> _Aim of the task_:
Print the data exactly as written, line for line, and leave its pictures behind.

> _Input for this task_:

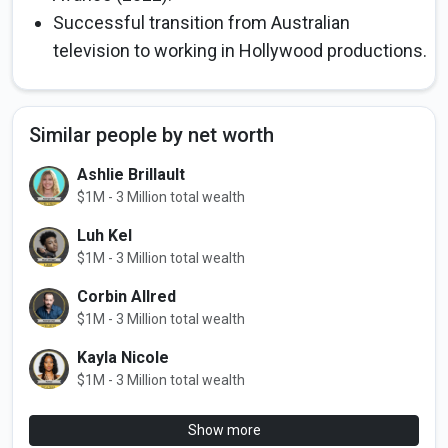
Successful transition from Australian
television to working in Hollywood productions.
Similar people by net worth
Ashlie Brillault
$1M - 3 Million total wealth
Luh Kel
$1M - 3 Million total wealth
Corbin Allred
$1M - 3 Million total wealth
Kayla Nicole
$1M - 3 Million total wealth
Show more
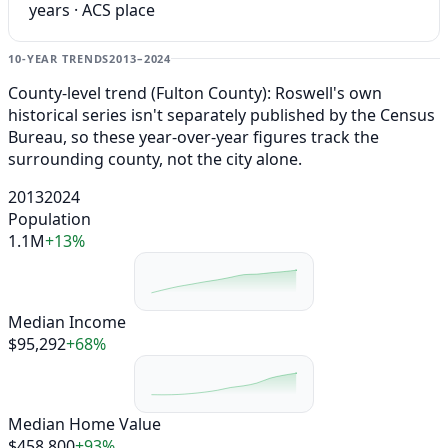
years · ACS place
10-YEAR TRENDS
2013–2024
County-level trend (Fulton County): Roswell's own
historical series isn't separately published by the Census
Bureau, so these year-over-year figures track the
surrounding county, not the city alone.
2013
2024
Population
1.1M
+13%
Median Income
$95,292
+68%
Median Home Value
$458,800
+93%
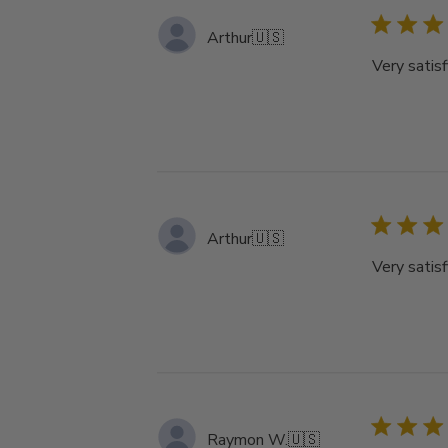
Arthur
🇺🇸
Very satisf
Arthur
🇺🇸
Very satisf
Raymon W.
🇺🇸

> _Task answer_:
Successful transition from Australian
television to working in Hollywood productions.
Similar people by net worth
Ashlie Brillault
$1M - 3 Million total wealth
Luh Kel
$1M - 3 Million total wealth
Corbin Allred
$1M - 3 Million total wealth
Kayla Nicole
$1M - 3 Million total wealth
Show more
years · ACS place
10-YEAR TRENDS
2013–2024
County-level trend (Fulton County): Roswell's own
historical series isn't separately published by the Census
Bureau, so these year-over-year figures track the
surrounding county, not the city alone.
2013
2024
Population
1.1M
+13%
Median Income
$95,292
+68%
Median Home Value
$458,800
+93%
Arthur
🇺🇸
Very satisf
Arthur
🇺🇸
Very satisf
Raymon W.
🇺🇸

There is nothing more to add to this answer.